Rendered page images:

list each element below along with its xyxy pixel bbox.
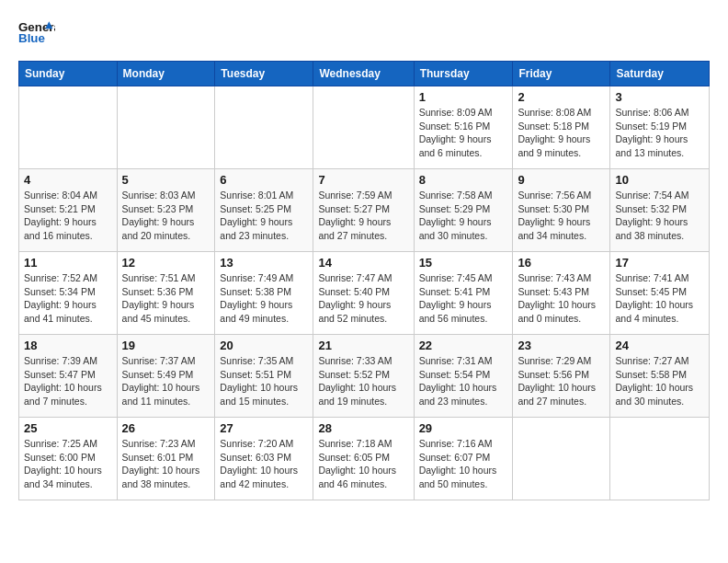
week-row-5: 25Sunrise: 7:25 AMSunset: 6:00 PMDayligh… <box>19 418 710 500</box>
calendar-cell: 14Sunrise: 7:47 AMSunset: 5:40 PMDayligh… <box>313 252 414 335</box>
day-number: 3 <box>615 90 704 104</box>
day-number: 27 <box>220 421 308 435</box>
calendar-table: SundayMondayTuesdayWednesdayThursdayFrid… <box>18 61 710 500</box>
day-of-week-friday: Friday <box>513 62 610 86</box>
day-detail: Sunrise: 8:04 AMSunset: 5:21 PMDaylight:… <box>24 189 112 243</box>
calendar-cell: 12Sunrise: 7:51 AMSunset: 5:36 PMDayligh… <box>117 252 215 335</box>
calendar-cell: 8Sunrise: 7:58 AMSunset: 5:29 PMDaylight… <box>414 169 513 252</box>
calendar-cell: 7Sunrise: 7:59 AMSunset: 5:27 PMDaylight… <box>313 169 414 252</box>
day-number: 14 <box>318 256 408 270</box>
page-header: General Blue <box>18 15 710 52</box>
day-number: 28 <box>318 421 408 435</box>
calendar-cell: 5Sunrise: 8:03 AMSunset: 5:23 PMDaylight… <box>117 169 215 252</box>
logo: General Blue <box>18 15 55 52</box>
day-detail: Sunrise: 7:20 AMSunset: 6:03 PMDaylight:… <box>220 437 308 491</box>
calendar-cell: 27Sunrise: 7:20 AMSunset: 6:03 PMDayligh… <box>215 418 313 500</box>
day-number: 19 <box>122 339 210 352</box>
day-number: 15 <box>419 256 508 270</box>
calendar-cell: 13Sunrise: 7:49 AMSunset: 5:38 PMDayligh… <box>215 252 313 335</box>
day-number: 24 <box>615 339 704 352</box>
calendar-cell: 28Sunrise: 7:18 AMSunset: 6:05 PMDayligh… <box>313 418 414 500</box>
calendar-cell <box>513 418 610 500</box>
day-detail: Sunrise: 8:08 AMSunset: 5:18 PMDaylight:… <box>518 106 605 160</box>
day-detail: Sunrise: 7:16 AMSunset: 6:07 PMDaylight:… <box>419 437 508 491</box>
calendar-cell: 25Sunrise: 7:25 AMSunset: 6:00 PMDayligh… <box>19 418 118 500</box>
calendar-cell: 6Sunrise: 8:01 AMSunset: 5:25 PMDaylight… <box>215 169 313 252</box>
calendar-cell: 20Sunrise: 7:35 AMSunset: 5:51 PMDayligh… <box>215 335 313 418</box>
week-row-3: 11Sunrise: 7:52 AMSunset: 5:34 PMDayligh… <box>19 252 710 335</box>
calendar-cell: 4Sunrise: 8:04 AMSunset: 5:21 PMDaylight… <box>19 169 118 252</box>
day-detail: Sunrise: 7:37 AMSunset: 5:49 PMDaylight:… <box>122 354 210 408</box>
day-detail: Sunrise: 7:41 AMSunset: 5:45 PMDaylight:… <box>615 271 704 326</box>
day-detail: Sunrise: 8:03 AMSunset: 5:23 PMDaylight:… <box>122 189 210 243</box>
day-detail: Sunrise: 7:54 AMSunset: 5:32 PMDaylight:… <box>615 189 704 243</box>
day-detail: Sunrise: 7:35 AMSunset: 5:51 PMDaylight:… <box>220 354 308 408</box>
calendar-cell: 26Sunrise: 7:23 AMSunset: 6:01 PMDayligh… <box>117 418 215 500</box>
day-number: 12 <box>122 256 210 270</box>
calendar-cell: 22Sunrise: 7:31 AMSunset: 5:54 PMDayligh… <box>414 335 513 418</box>
calendar-cell: 15Sunrise: 7:45 AMSunset: 5:41 PMDayligh… <box>414 252 513 335</box>
day-of-week-sunday: Sunday <box>19 62 118 86</box>
day-number: 29 <box>419 421 508 435</box>
day-detail: Sunrise: 7:51 AMSunset: 5:36 PMDaylight:… <box>122 271 210 326</box>
calendar-cell: 18Sunrise: 7:39 AMSunset: 5:47 PMDayligh… <box>19 335 118 418</box>
day-number: 6 <box>220 173 308 187</box>
calendar-cell <box>19 86 118 169</box>
calendar-cell: 17Sunrise: 7:41 AMSunset: 5:45 PMDayligh… <box>610 252 710 335</box>
day-detail: Sunrise: 7:47 AMSunset: 5:40 PMDaylight:… <box>318 271 408 326</box>
day-of-week-tuesday: Tuesday <box>215 62 313 86</box>
day-number: 20 <box>220 339 308 352</box>
day-number: 1 <box>419 90 508 104</box>
day-number: 13 <box>220 256 308 270</box>
day-number: 26 <box>122 421 210 435</box>
day-number: 25 <box>24 421 112 435</box>
calendar-cell: 23Sunrise: 7:29 AMSunset: 5:56 PMDayligh… <box>513 335 610 418</box>
calendar-cell <box>215 86 313 169</box>
day-number: 22 <box>419 339 508 352</box>
day-detail: Sunrise: 8:01 AMSunset: 5:25 PMDaylight:… <box>220 189 308 243</box>
day-number: 21 <box>318 339 408 352</box>
calendar-cell <box>610 418 710 500</box>
day-number: 16 <box>518 256 605 270</box>
calendar-cell: 24Sunrise: 7:27 AMSunset: 5:58 PMDayligh… <box>610 335 710 418</box>
calendar-cell: 9Sunrise: 7:56 AMSunset: 5:30 PMDaylight… <box>513 169 610 252</box>
day-detail: Sunrise: 8:09 AMSunset: 5:16 PMDaylight:… <box>419 106 508 160</box>
day-detail: Sunrise: 7:33 AMSunset: 5:52 PMDaylight:… <box>318 354 408 408</box>
calendar-cell: 2Sunrise: 8:08 AMSunset: 5:18 PMDaylight… <box>513 86 610 169</box>
day-detail: Sunrise: 7:27 AMSunset: 5:58 PMDaylight:… <box>615 354 704 408</box>
logo-icon: General Blue <box>18 15 55 52</box>
day-number: 4 <box>24 173 112 187</box>
day-detail: Sunrise: 7:23 AMSunset: 6:01 PMDaylight:… <box>122 437 210 491</box>
calendar-cell: 11Sunrise: 7:52 AMSunset: 5:34 PMDayligh… <box>19 252 118 335</box>
calendar-cell: 29Sunrise: 7:16 AMSunset: 6:07 PMDayligh… <box>414 418 513 500</box>
day-detail: Sunrise: 7:29 AMSunset: 5:56 PMDaylight:… <box>518 354 605 408</box>
day-detail: Sunrise: 7:45 AMSunset: 5:41 PMDaylight:… <box>419 271 508 326</box>
day-detail: Sunrise: 7:49 AMSunset: 5:38 PMDaylight:… <box>220 271 308 326</box>
day-of-week-saturday: Saturday <box>610 62 710 86</box>
day-detail: Sunrise: 7:58 AMSunset: 5:29 PMDaylight:… <box>419 189 508 243</box>
day-detail: Sunrise: 7:43 AMSunset: 5:43 PMDaylight:… <box>518 271 605 326</box>
calendar-cell: 19Sunrise: 7:37 AMSunset: 5:49 PMDayligh… <box>117 335 215 418</box>
day-number: 9 <box>518 173 605 187</box>
calendar-cell: 10Sunrise: 7:54 AMSunset: 5:32 PMDayligh… <box>610 169 710 252</box>
calendar-cell <box>313 86 414 169</box>
day-of-week-thursday: Thursday <box>414 62 513 86</box>
calendar-cell: 3Sunrise: 8:06 AMSunset: 5:19 PMDaylight… <box>610 86 710 169</box>
day-number: 11 <box>24 256 112 270</box>
day-number: 8 <box>419 173 508 187</box>
svg-text:Blue: Blue <box>18 31 45 45</box>
calendar-cell <box>117 86 215 169</box>
day-detail: Sunrise: 7:56 AMSunset: 5:30 PMDaylight:… <box>518 189 605 243</box>
day-number: 2 <box>518 90 605 104</box>
week-row-4: 18Sunrise: 7:39 AMSunset: 5:47 PMDayligh… <box>19 335 710 418</box>
day-detail: Sunrise: 7:39 AMSunset: 5:47 PMDaylight:… <box>24 354 112 408</box>
day-detail: Sunrise: 7:31 AMSunset: 5:54 PMDaylight:… <box>419 354 508 408</box>
day-of-week-wednesday: Wednesday <box>313 62 414 86</box>
day-detail: Sunrise: 7:18 AMSunset: 6:05 PMDaylight:… <box>318 437 408 491</box>
calendar-header: SundayMondayTuesdayWednesdayThursdayFrid… <box>19 62 710 86</box>
day-detail: Sunrise: 8:06 AMSunset: 5:19 PMDaylight:… <box>615 106 704 160</box>
calendar-body: 1Sunrise: 8:09 AMSunset: 5:16 PMDaylight… <box>19 86 710 500</box>
days-of-week-row: SundayMondayTuesdayWednesdayThursdayFrid… <box>19 62 710 86</box>
week-row-1: 1Sunrise: 8:09 AMSunset: 5:16 PMDaylight… <box>19 86 710 169</box>
calendar-cell: 21Sunrise: 7:33 AMSunset: 5:52 PMDayligh… <box>313 335 414 418</box>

**Aim of the task**
Report the number of lines, in the entries above, that contain the word "SundayMondayTuesdayWednesdayThursdayFrid", without any other text.

**Completed task**
3